At-Will Employment Contract Limits Ability to Sue for Fraudulent Inducement

At-Will employment is still the rule in New York, as its highest court, the Court of Appeals, reminded us ina decision handed down earlier this year. The decision, in Smalley v. Dreyfus Corp., 10 N.Y.3d 555, 853 N.Y.S.2d 270 (2008), is discussed in the New York State Bar Association’s New York Law Digest, No. 580 (April 2008), edited by David E. Siegel. 

At-Will employment means an employee may be fired for any reason or no reason, at any time. The At-Will concept may be trumped by violation of a statute, such as an anti discrimination statute. It may be trumped by a contract but not if the contract itself explicitly establishes the At-Will nature of the employment relationship. That was the situation in Smalley.    

Because the online version of the Digest is available only in a private area of the Bar’s website, we quote extensively from it here:

An attempt by the plaintiffs (after later being fired) to cast their claim in tort fails. The contract’s at-will employment is plain and rules the day, holds the Court in an opinion by Chief Judge Kaye, dismissing the plaintiffs’ complaint “in its entirety”. 

The tort the plaintiffs sought to allege was “fraudulent inducement to enter into and remain in the employment of” D.  More specifically the claim was that they were misled to believe that D would not merge with a certain other company, T. They said they took their jobs relying on that assurance, but a few years later such a merger did take place, and about half a year after that all the plaintiffs were fired. 

The Court distinguished a federal case applying New York law that was decided differently by the Second Circuit, Stewart v. Jackson & Nash, 976 F.2d 86 (1992). But, in Stewart the promise or representation alleged to be fraudulent concerned something that had occurred, not something that would or would not occur. Plaintiff, an environmental lawyer, took a job when told the employer had an environmental client. Again, the Digest:

She took the job only to learn that while D was still seeking the client, the client was not yet there. P got only “general litigation work”. When she was later terminated, she sued for damages and her claim – albeit at only the pleading stage - was sustained.

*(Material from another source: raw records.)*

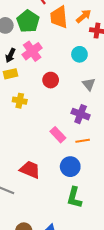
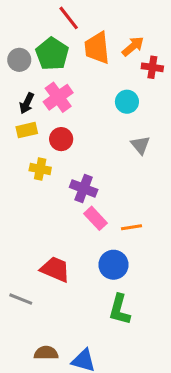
red circle: (51, 80) -> (61, 139), moved
purple cross: (81, 114) -> (84, 188), moved

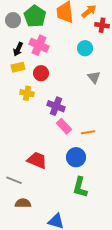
pink cross: (58, 97) -> (39, 45), turned -30
brown semicircle: (46, 353) -> (23, 203), moved

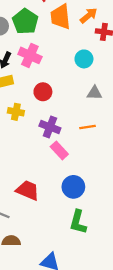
red circle: (41, 73) -> (43, 92), moved
gray triangle: (94, 77) -> (95, 93), turned -48
orange line: (88, 132) -> (87, 127), moved

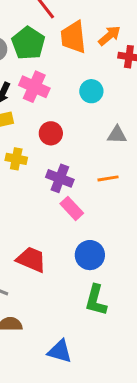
cyan circle: (84, 59) -> (91, 91), moved

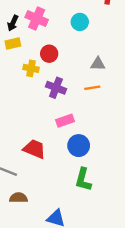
gray triangle: (117, 135) -> (98, 64), moved
yellow cross: (16, 159) -> (31, 68), moved
pink rectangle: (72, 208) -> (65, 121), moved, turned -66

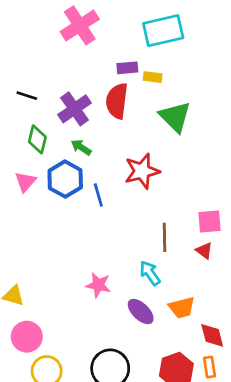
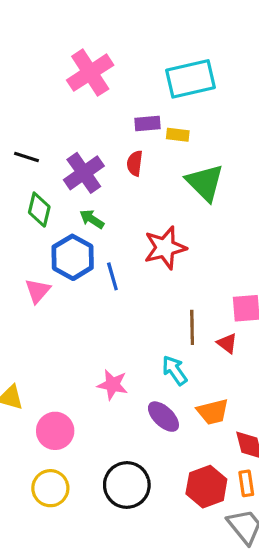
red semicircle: (117, 101) -> (135, 163), size x0.6
pink triangle: (25, 182) -> (38, 291), moved
red triangle: (204, 251) -> (227, 343), moved
pink circle: (27, 337) -> (55, 431), moved

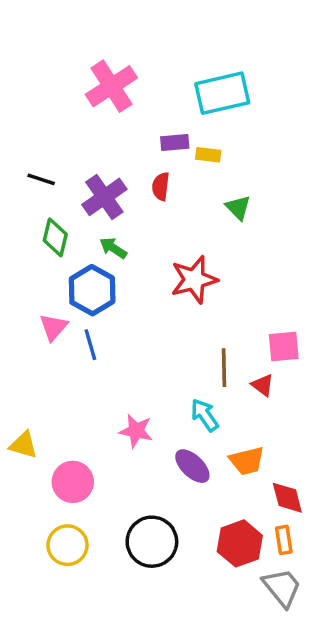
green triangle: (205, 182) -> (238, 208), size x0.6
blue line: (112, 276) -> (90, 345), moved

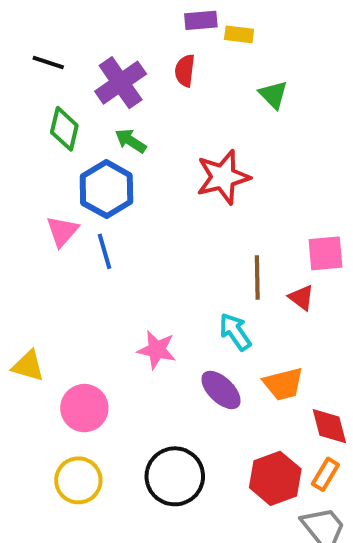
orange rectangle: (284, 540) -> (325, 474), turned 40

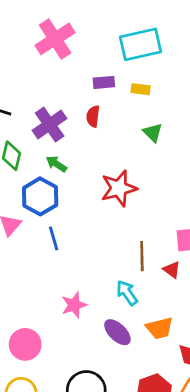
yellow rectangle: (239, 34) -> (141, 89), moved
blue line: (104, 251) -> (54, 239), moved
pink star: (157, 350) -> (74, 305), turned -30

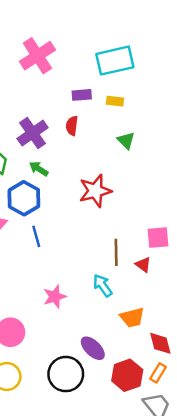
purple ellipse: (117, 332) -> (93, 348), moved

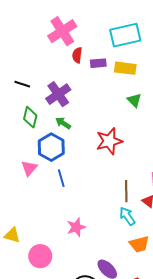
yellow rectangle: (115, 101) -> (125, 68), size x1.5
red semicircle: (72, 126) -> (77, 55), moved
cyan arrow: (103, 286) -> (127, 216), moved

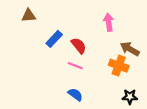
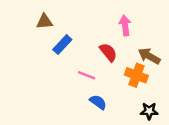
brown triangle: (29, 16) -> (44, 22), moved
red semicircle: (79, 46) -> (108, 52), moved
blue semicircle: (75, 94) -> (98, 102), moved

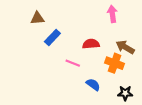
pink arrow: (125, 25) -> (112, 14), moved
red semicircle: (108, 52) -> (91, 44), turned -56
blue semicircle: (98, 102) -> (93, 85), moved

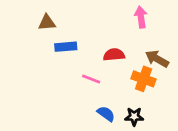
blue rectangle: (52, 37) -> (66, 47), turned 42
blue semicircle: (93, 85) -> (106, 114), moved
black star: (125, 93) -> (134, 116), moved

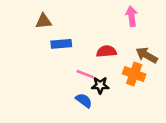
blue semicircle: (106, 114) -> (84, 100), moved
black star: (134, 116) -> (100, 85), moved

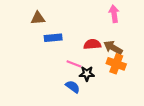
brown arrow: (147, 55) -> (113, 48), moved

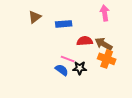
brown triangle: (38, 18) -> (35, 17), turned -32
blue rectangle: (53, 38) -> (64, 24), moved
blue semicircle: (73, 87) -> (62, 70), moved

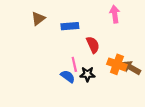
red semicircle: (85, 41) -> (93, 45), turned 70
brown arrow: (104, 44) -> (131, 68), moved
pink line: (68, 59) -> (74, 64), turned 56

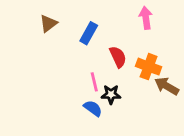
blue rectangle: (70, 26) -> (89, 33), turned -56
orange cross: (117, 64) -> (149, 67), moved
blue semicircle: (68, 76) -> (93, 108), moved

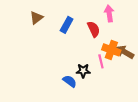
red semicircle: (118, 57) -> (94, 29), moved
pink line: (94, 82) -> (101, 61), moved
brown arrow: (167, 86) -> (125, 52), moved

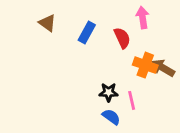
brown triangle: (36, 18) -> (47, 23), turned -48
pink line: (101, 61) -> (132, 100), moved
blue semicircle: (70, 81) -> (111, 117), moved

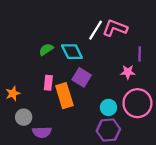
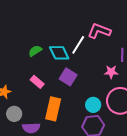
white line: (96, 30) -> (78, 45), moved
pink rectangle: (48, 83) -> (37, 82), turned -56
orange rectangle: (64, 96) -> (53, 109), moved, turned 30

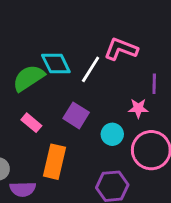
green semicircle: (35, 51) -> (29, 78), size x1.6
cyan diamond: (59, 53) -> (56, 64), moved
cyan circle: (93, 105) -> (112, 134), moved

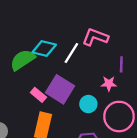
cyan diamond: (56, 64) -> (44, 48), turned -50
purple square: (76, 115) -> (60, 89), size x1.4
pink rectangle: (31, 123) -> (38, 95), moved

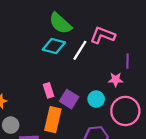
green semicircle: (23, 60) -> (60, 23), moved, turned -105
purple square: (60, 89) -> (69, 99), moved, size x0.7
pink rectangle: (38, 95) -> (49, 90), turned 32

D’s promises in Stewart were “misstatements of present fact”, the Court explains, and her alleged injuries -

thwarting her professional objective to specialize in environmental law, and damaging her career potential – occurred well before plaintiff’s termination and were unrelated to it.

Stressing that the Court is neither adopting nor rejecting the Second Circuit’s reasoning, it observes that here in Smalley the plaintiffs have claimed no injury distinct from termination of their employment and that absent injury independent of termination, plaintiffs cannot recover damages for what is at bottom an alleged breach of contract in the guise of tort.

The Smalley case and the specific issue of whether a fired employee may sue in tort have relevance to two broad categories of our clients though, perhaps, on opposite sides of the issue: (1) business owners and managers; and (2) senior and mid-level corporate employees. For both, we offer the following points:

  • A contract can either negate or establish and reinforce the At-Will nature of the employment relationship;
  • A contract is not necessarily found in a single piece of paper labeled in capital letters: “CONTRACT;” rather, a contract can be found in employment manuals, offer letters, compensation plans, e-mails, course of dealing and in other ways consistent with basic principles of contract law;
  • The Smalley case reaffirms the At-will rule in New York;
  • However, the distinction that the Court made from the Stewart case serves as a caution that misrepresentations of present fact may leave the door open to a tort claim.

A tort claim, such as fraudulent inducement, depending on the specific facts, is more likely to put punitive damages and attorneys fees in play than a contract claim in New York. In Connecticut, another At-Will state where we practice, punitive damages are limited to attorneys’ fees but, similarly as in New York, more of a factor in a tort claim than a contract claim.